TASK STATEMENT: Read through the data, and wherever a line holds the word "należy", write that line out.

═════ MATERIAL FOR THIS TASK ═════

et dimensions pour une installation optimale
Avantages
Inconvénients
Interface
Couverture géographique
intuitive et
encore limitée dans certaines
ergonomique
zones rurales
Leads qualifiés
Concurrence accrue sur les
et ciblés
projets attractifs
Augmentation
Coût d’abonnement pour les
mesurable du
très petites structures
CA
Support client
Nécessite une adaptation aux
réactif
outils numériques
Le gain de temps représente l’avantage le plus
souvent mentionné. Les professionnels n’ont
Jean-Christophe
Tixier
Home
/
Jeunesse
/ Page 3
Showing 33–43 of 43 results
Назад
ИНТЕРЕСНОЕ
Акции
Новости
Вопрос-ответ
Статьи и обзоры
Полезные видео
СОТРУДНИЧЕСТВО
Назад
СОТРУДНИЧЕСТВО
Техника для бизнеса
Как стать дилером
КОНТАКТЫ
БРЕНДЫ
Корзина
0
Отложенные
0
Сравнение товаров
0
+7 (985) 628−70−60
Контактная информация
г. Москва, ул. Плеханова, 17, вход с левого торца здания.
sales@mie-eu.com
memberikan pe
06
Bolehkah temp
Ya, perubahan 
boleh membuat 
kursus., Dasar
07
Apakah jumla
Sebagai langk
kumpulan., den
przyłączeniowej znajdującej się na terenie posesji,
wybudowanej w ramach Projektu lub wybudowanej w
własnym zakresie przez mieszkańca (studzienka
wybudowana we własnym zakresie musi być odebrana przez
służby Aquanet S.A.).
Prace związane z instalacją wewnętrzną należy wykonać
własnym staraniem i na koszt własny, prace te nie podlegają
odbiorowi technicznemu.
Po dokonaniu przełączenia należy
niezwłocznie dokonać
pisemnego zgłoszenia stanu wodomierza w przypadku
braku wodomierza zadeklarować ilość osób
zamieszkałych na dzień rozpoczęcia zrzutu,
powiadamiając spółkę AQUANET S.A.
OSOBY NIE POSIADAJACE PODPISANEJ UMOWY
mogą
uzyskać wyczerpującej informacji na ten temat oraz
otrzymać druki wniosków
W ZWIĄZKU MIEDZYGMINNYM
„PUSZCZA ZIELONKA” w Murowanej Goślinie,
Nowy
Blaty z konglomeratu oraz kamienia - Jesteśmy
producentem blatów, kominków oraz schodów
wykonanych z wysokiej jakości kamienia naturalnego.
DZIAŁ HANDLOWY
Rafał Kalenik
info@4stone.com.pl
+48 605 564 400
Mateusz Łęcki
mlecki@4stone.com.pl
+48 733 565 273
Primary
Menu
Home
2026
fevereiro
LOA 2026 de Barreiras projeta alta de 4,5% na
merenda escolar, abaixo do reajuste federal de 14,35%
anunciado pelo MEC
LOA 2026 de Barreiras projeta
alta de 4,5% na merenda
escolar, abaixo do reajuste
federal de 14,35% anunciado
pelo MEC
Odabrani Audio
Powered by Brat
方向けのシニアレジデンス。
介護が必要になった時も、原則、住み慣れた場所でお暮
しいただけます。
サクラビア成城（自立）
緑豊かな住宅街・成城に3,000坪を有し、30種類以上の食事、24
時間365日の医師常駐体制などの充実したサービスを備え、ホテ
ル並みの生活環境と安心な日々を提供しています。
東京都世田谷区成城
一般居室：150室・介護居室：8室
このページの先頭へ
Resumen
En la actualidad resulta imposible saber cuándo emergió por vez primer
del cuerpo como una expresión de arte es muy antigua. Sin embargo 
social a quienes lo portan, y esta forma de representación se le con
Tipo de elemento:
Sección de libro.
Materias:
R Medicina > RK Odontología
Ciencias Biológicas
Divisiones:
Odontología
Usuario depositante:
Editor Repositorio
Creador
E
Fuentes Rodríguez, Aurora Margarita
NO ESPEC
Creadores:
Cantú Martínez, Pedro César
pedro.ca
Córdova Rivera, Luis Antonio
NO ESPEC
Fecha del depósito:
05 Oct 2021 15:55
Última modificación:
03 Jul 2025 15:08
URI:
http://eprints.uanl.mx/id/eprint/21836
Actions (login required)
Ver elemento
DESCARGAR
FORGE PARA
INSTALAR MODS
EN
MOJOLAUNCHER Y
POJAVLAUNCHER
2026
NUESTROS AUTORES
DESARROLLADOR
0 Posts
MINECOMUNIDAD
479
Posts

═════

EXERCISE RESPONSE:
Prace związane z instalacją wewnętrzną należy wykonać
Po dokonaniu przełączenia należy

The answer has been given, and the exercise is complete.